È con questo slogan quasi d’altri tempi che le donne dello Zen sono partite in corteo da Via Fausto Coppi per dare vita alla fiaccolata in nome di Ilaria, Sara e di tutte le altre vittime di femminicidio.

Giovedì sera hanno attraversato le vie del loro quartiere, in quella stessa città di Palermo abituata ad analoghe manifestazioni nel suo centro storico. La loro voce è sicura, determinata come i passi e l’entusiasmo che le portano ad andare veloci, troppo veloci, a testimoniare l’urgenza della loro voglia di esserci, da protagoniste.

L’idea è nata durante un incontro allo Spazio Mamme, nei locali del Laboratorio Zen Insieme, condiviso con Save the Children che lo ospita. Si sono organizzate, hanno scelto le parole d’ordine e le hanno rese chiare e visibili negli striscioni e nei cartelloni che hanno realizzato tutte insieme, coinvolgendo le altre realtà sociali del quartiere.

Ora sono davvero unite, alzano a turno la voce per avviare il coro degli altri slogan che rivendicano diritti e denunciano la violenza maschile sulle donne. Sono mamme e giovani donne, ragazzine e bambine e con loro tanti giovani uomini, molti adolescenti. Insieme sostengono la voce, gli striscioni, il passo.

In coda al corteo alcune suore impegnate nella promozione sociale del quartiere insieme ad educatori ed educatrici, volontari e volontarie, uomini e donne in un unico abbraccio di condivisione e amicizia visibili nei volti sorridenti e nella cura del percorso che ci fa ritornare vicino al punto di partenza, al campetto sportivo dove hanno voluto cassa e microfono.

Così prendono parola per raccontarsi, raccontare come sono arrivate fin qui e come da qui vogliono ripartire nella consapevolezza di come i femminicidi siano solo la punta dell’iceberg della violenza maschile sulle donne.
Una mamma ricorda a tutte che è ai loro figli che devono insegnare a non usare la violenza, se vogliono difendere le loro figlie, e invita le figlie a non avere paura di parlare con loro e a denunciare.

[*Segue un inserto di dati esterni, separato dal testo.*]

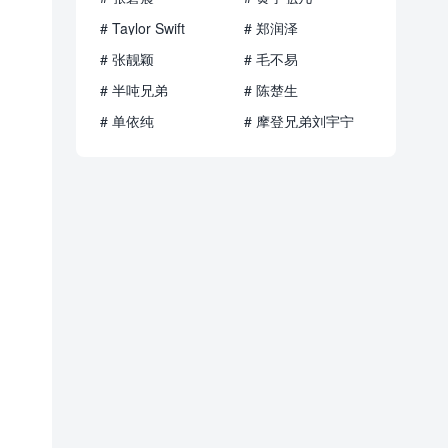
# Taylor Swift
# 郑润泽
# 张靓颖
# 毛不易
# 半吨兄弟
# 陈楚生
# 单依纯
# 摩登兄弟刘宇宁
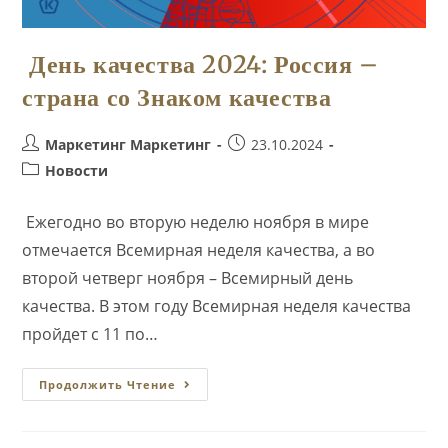
День качества 2024: Россия –
страна со Знаком качества
Автор
Запись
Маркетинг Маркетинг
23.10.2024
записи:
опубликована:
Рубрика
Новости
записи:
Ежегодно во вторую неделю ноября в мире
отмечается Всемирная неделя качества, а во
второй четверг ноября – Всемирный день
качества. В этом году Всемирная неделя качества
пройдет с 11 по…
День
Продолжить Чтение
Качества
2024:
Россия
–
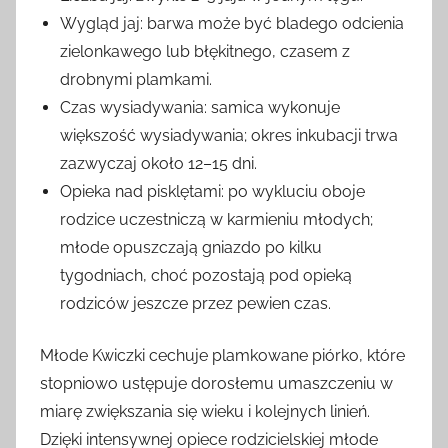
Wygląd jaj: barwa może być bladego odcienia
zielonkawego lub błękitnego, czasem z
drobnymi plamkami.
Czas wysiadywania: samica wykonuje
większość wysiadywania; okres inkubacji trwa
zazwyczaj około 12–15 dni.
Opieka nad pisklętami: po wykluciu oboje
rodzice uczestniczą w karmieniu młodych;
młode opuszczają gniazdo po kilku
tygodniach, choć pozostają pod opieką
rodziców jeszcze przez pewien czas.
Młode Kwiczki cechuje plamkowane piórko, które
stopniowo ustępuje dorosłemu umaszczeniu w
miarę zwiększania się wieku i kolejnych linień.
Dzięki intensywnej opiece rodzicielskiej młode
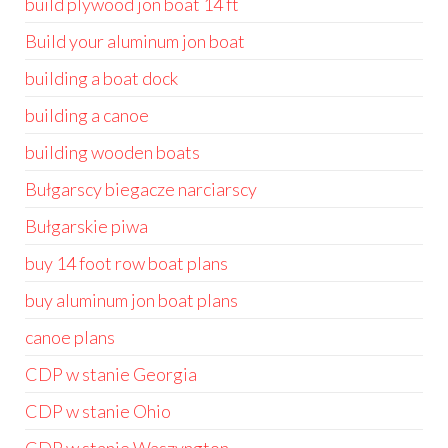
build plywood jon boat 14 ft
Build your aluminum jon boat
building a boat dock
building a canoe
building wooden boats
Bułgarscy biegacze narciarscy
Bułgarskie piwa
buy 14 foot row boat plans
buy aluminum jon boat plans
canoe plans
CDP w stanie Georgia
CDP w stanie Ohio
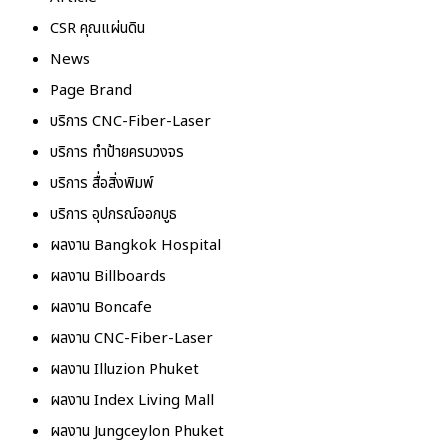
CSR คุณแผ่นดิน
News
Page Brand
บริการ CNC-Fiber-Laser
บริการ ทำป้ายครบวงจร
บริการ สื่อสิ่งพิมพ์
บริการ อุปกรณ์ออกบูธ
ผลงาน Bangkok Hospital
ผลงาน Billboards
ผลงาน Boncafe
ผลงาน CNC-Fiber-Laser
ผลงาน Illuzion Phuket
ผลงาน Index Living Mall
ผลงาน Jungceylon Phuket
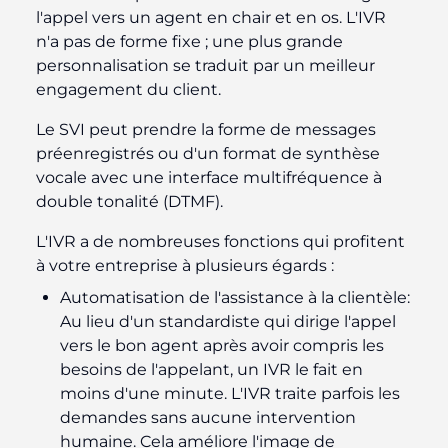
l'appel vers un agent en chair et en os. L'IVR
n'a pas de forme fixe ; une plus grande
personnalisation se traduit par un meilleur
engagement du client.
Le SVI peut prendre la forme de messages
préenregistrés ou d'un format de synthèse
vocale avec une interface multifréquence à
double tonalité (DTMF).
L'IVR a de nombreuses fonctions qui profitent
à votre entreprise à plusieurs égards :
Automatisation de l'assistance à la clientèle
:
Au lieu d'un standardiste qui dirige l'appel
vers le bon agent après avoir compris les
besoins de l'appelant, un IVR le fait en
moins d'une minute. L'IVR traite parfois les
demandes sans aucune intervention
humaine. Cela améliore l'image de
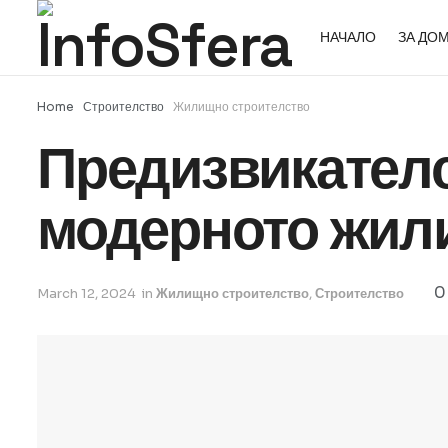
НАЧАЛО
ЗА ДО
Home
Строителство
Жилищно строителство
Предизвикателс
модерното жил
0
March 12, 2024
in
Жилищно строителство
,
Строителство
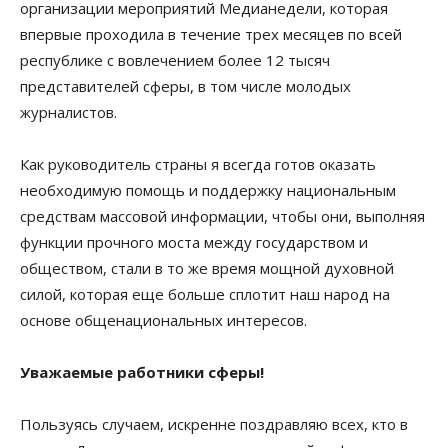
организации мероприятий Медианедели, которая
впервые проходила в течение трех месяцев по всей
республике с вовлечением более 12 тысяч
представителей сферы, в том числе молодых
журналистов.
Как руководитель страны я всегда готов оказать
необходимую помощь и поддержку национальным
средствам массовой информации, чтобы они, выполняя
функции прочного моста между государством и
обществом, стали в то же время мощной духовной
силой, которая еще больше сплотит наш народ на
основе общенациональных интересов.
Уважаемые работники сферы!
Пользуясь случаем, искренне поздравляю всех, кто в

Una figlia legge una lettera in cui dichiara che, benché lei sia timida, di fronte a tanta reiterata violenza – è di stamattina l’ultimo femminicidio – la rabbia le esce dalle viscere. E con questa rabbia si unisce al coro che prima, in corteo, chiedeva giustizia, pene sicure e severe fino all’ergastolo ostativo, con tutta la sua problematicità non certamente risolutiva.

Così c’è pure chi ha voce per chiedere che finalmente siano attivati percorsi obbligatori di educazione all’affettività e alla sessualità nelle scuole.

C’è chi ha il coraggio di testimoniare la propria esperienza di violenza subita e la capacità di riscatto che oggi la fa essere qui, insieme alle altre.
C’è chi fa i nomi di alcune delle ultime vittime, e troppo lungo sarebbe l’elenco completo, per concludere con “potrei esserci anch’io”. Agli uomini presenti, mariti, padri, fratelli, amici, si chiede di prendere posizione: che cosa fareste?

Che cosa facciamo? Che cosa dobbiamo e possiamo fare tutti e tutte insieme, qui e in ogni quartiere della nostra città, in ogni scuola e in ogni relazione in cui ci troviamo a confrontarci con la scelta tra violenza e nonviolenza?

Con questi interrogativi, che esigono risposte collettive ed istituzionali, ci salutiamo perché si è fatto tardi e il tempo a disposizione della piazza è finito. Continua quello della denuncia, dell’impegno, della lotta ovunque ci saranno donne, come queste dello Zen, pronte a fare sentire la propria voce e a fare rumore. Ed è a loro, per avere contribuito con la loro pratica a suscitare spazi di riflessione, che va oggi il nostro grazie.